Realtor is one of the most popular and second-largest real estate listing platforms in the United States. Scraping real estate data can help you perform proper market research before deciding. It can also be utilized to identify potential future trends in the market and adjust your positions accordingly.
Extracting data from Realtor.com is easy, and in this article, we will take advantage of Python and its dedicated libraries for scraping real estate data to scrape all the property sets available on the target web page.
If you are a beginner and want to get a more profound language on web scraping, please check out this guide: Web Scraping With Python
Requirements
Before scraping Realtor.com, we need to install some libraries to proceed with this tutorial. I assume you have already installed the latest version of Python on your device.
You can start by creating a new directory to store our scraping files:
mkdir realtor_scraper
Next, we will create a new Python file in our folder to deal with our scraping operations.
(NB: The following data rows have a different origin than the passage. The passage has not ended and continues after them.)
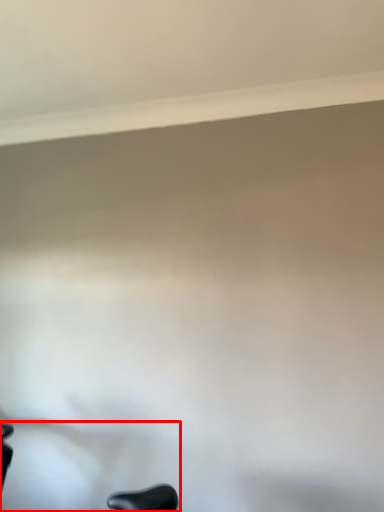 Question: From the image, what is the correct spatial relationship of swivel chair (annotated by the red box) in relation to window sill?

Choices:
 (A) left
 (B) right

Answer: (A) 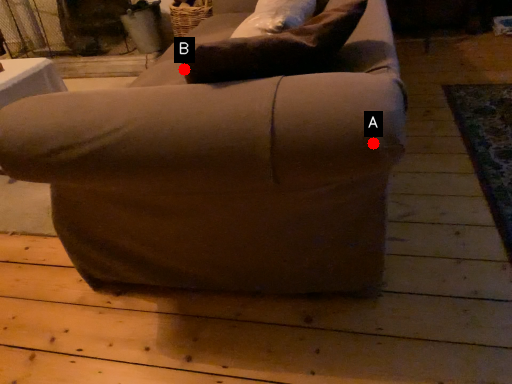 Question: Two points are circled on the image, labeled by A and B beside each circle. Which point is closer to the camera taking this photo?

Choices:
 (A) A is closer
 (B) B is closer

Answer: (A) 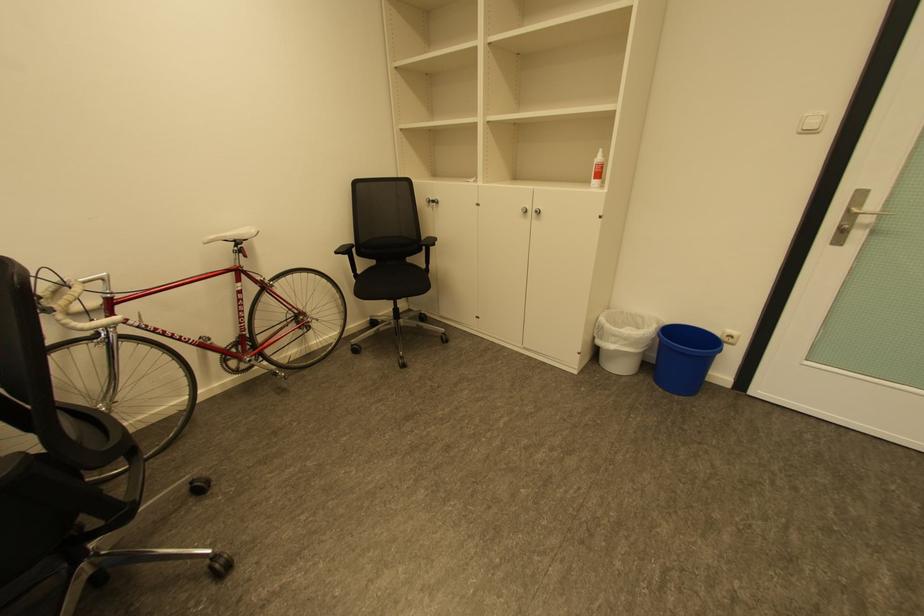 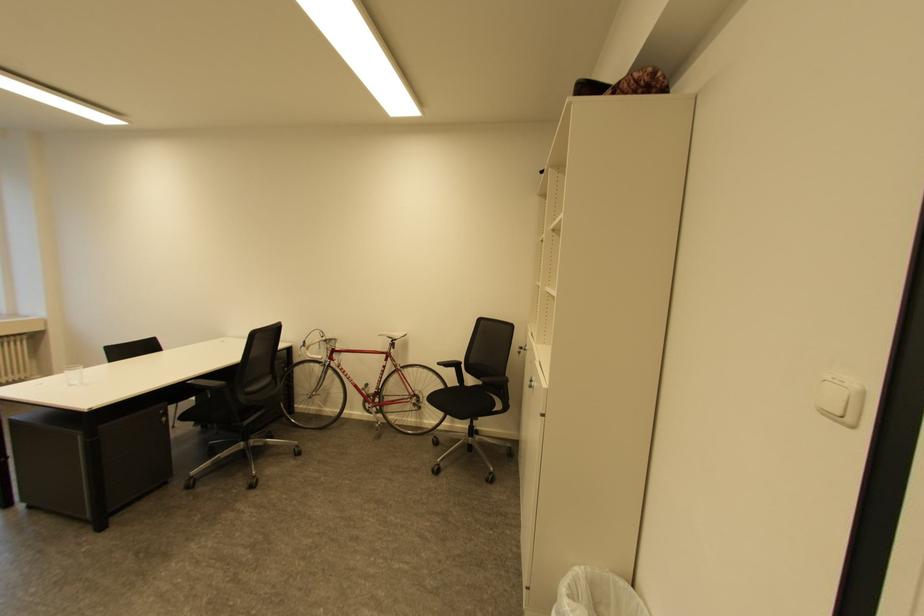 In the second image, find the point that corresponds to (241,241) in the first image.

(398, 339) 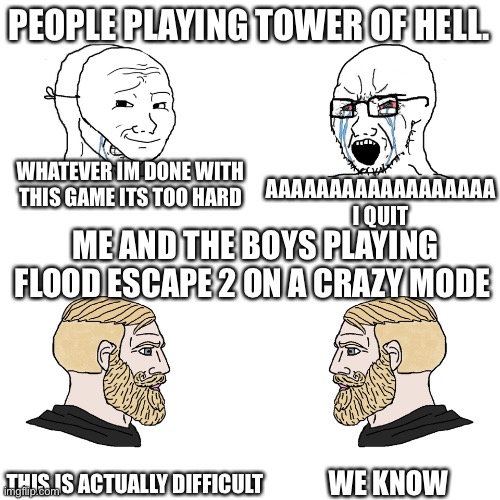 This screenshot has height=500, width=500. What are the coordinates of `poster` in the screenshot? It's located at (260, 149). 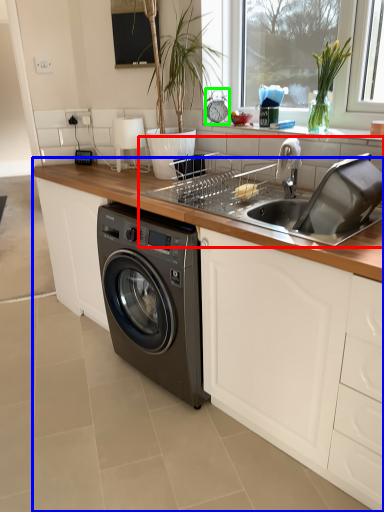 Question: Estimate the real-world distances between objects in this image. Which object is closer to sink (highlighted by a red box), countertop (highlighted by a blue box) or appliance (highlighted by a green box)?

Choices:
 (A) countertop
 (B) appliance

Answer: (A) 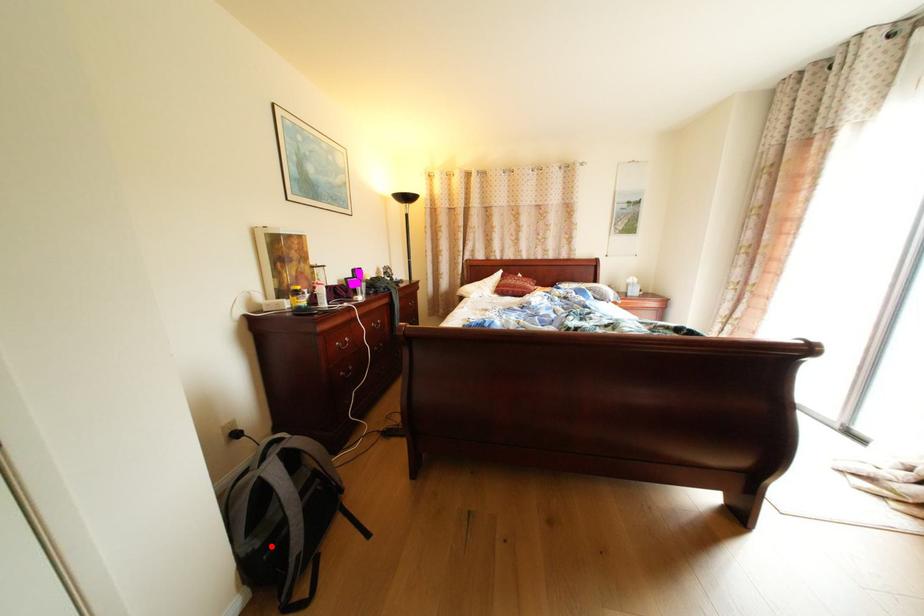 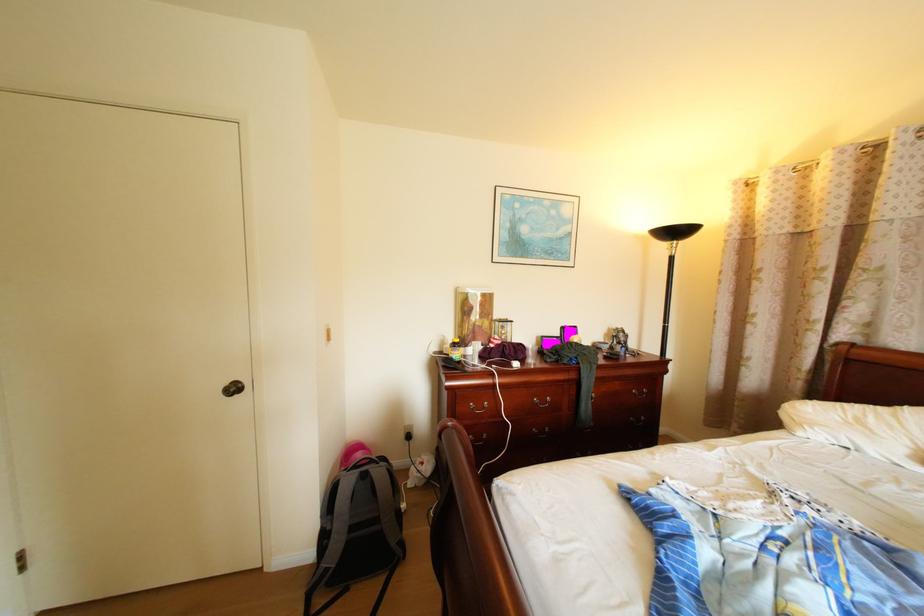 Locate, in the second image, the point that corresponds to the highlighted location in the first image.

(342, 529) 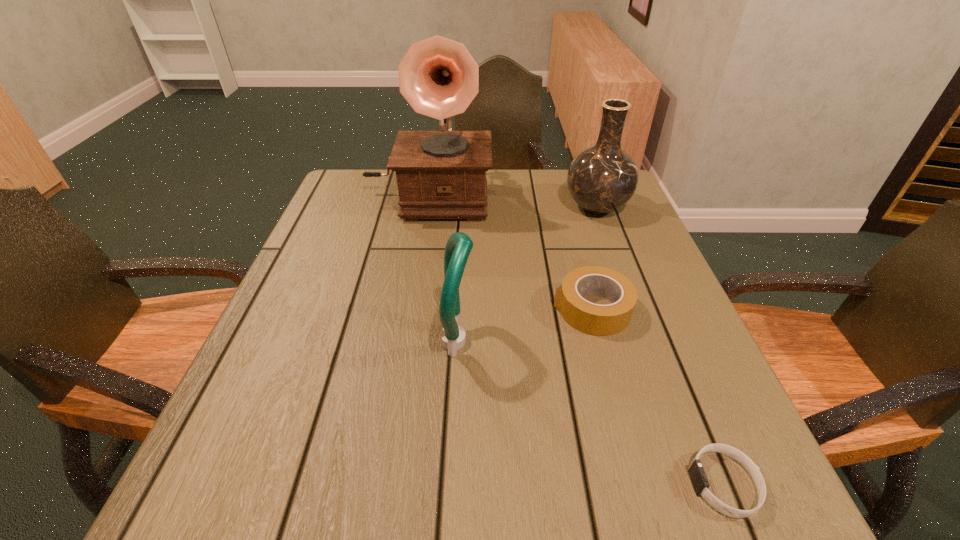 This screenshot has width=960, height=540. What are the coordinates of `vacant space located at the edge of the fourth tallest object` in the screenshot? It's located at (428, 309).

Find the location of `vacant space located 0.100m at the edge of the fourth tallest object`. vacant space located 0.100m at the edge of the fourth tallest object is located at coordinates (504, 309).

Image resolution: width=960 pixels, height=540 pixels. In order to click on free space located 0.360m on the outer surface of the shortest object in this screenshot , I will do `click(435, 484)`.

At what (x,y) coordinates should I click in order to perform the action: click on free spot located on the outer surface of the shortest object. Please return your answer as a coordinate pair (x, y). This screenshot has height=540, width=960. Looking at the image, I should click on (485, 484).

Image resolution: width=960 pixels, height=540 pixels. I want to click on vacant region located on the outer surface of the shortest object, so click(x=427, y=484).

Find the location of `record player present at the far edge`. record player present at the far edge is located at coordinates (441, 174).

Where is `vase present at the far edge`? vase present at the far edge is located at coordinates (601, 179).

Where is `object that is at the near edge`? This screenshot has width=960, height=540. object that is at the near edge is located at coordinates (697, 474).

At what (x,y) coordinates should I click in order to perform the action: click on object at the left edge. Please return your answer as a coordinate pair (x, y). Looking at the image, I should click on (441, 174).

Find the location of a particular element. This screenshot has width=960, height=540. vase at the right edge is located at coordinates (601, 179). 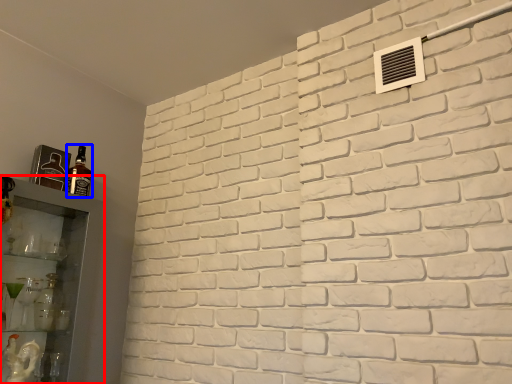 Question: Which object is closer to the camera taking this photo, shelf (highlighted by a red box) or bottle (highlighted by a blue box)?

Choices:
 (A) shelf
 (B) bottle

Answer: (A)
Then, install the libraries with the following command.
pip install requests
pip install beautifulsoup4
Requests — To extract the HTML data from the Zillow website.
Beautiful Soup — For parsing the extracted HTML data.
What To Scrape From Realtor.com
It is good practice to decide what you want to scrape from the website in advance. In this tutorial, we will be extracting the following data points from the target page:
Address
Bath Count
Bed Count
Sqft
Plot Size
Pricing
Scraping Property Data From Realtor
We will rely on BeautifulSoup select and select_one methods to access the DOM elements. Before we start coding our scraper, we need to understand the HTML structure of the web page.
You can easily do this by right-clicking on any element of interest, which will open a menu from which you need to select the Inspect button. This will open the developer's tools panel on your screen, which can be used to identify the tags containing the required information.
From the above image, we can conclude that all the properties are stored inside the class BasePropertyCard_propertyCardWrap__J0xUj of the div tag.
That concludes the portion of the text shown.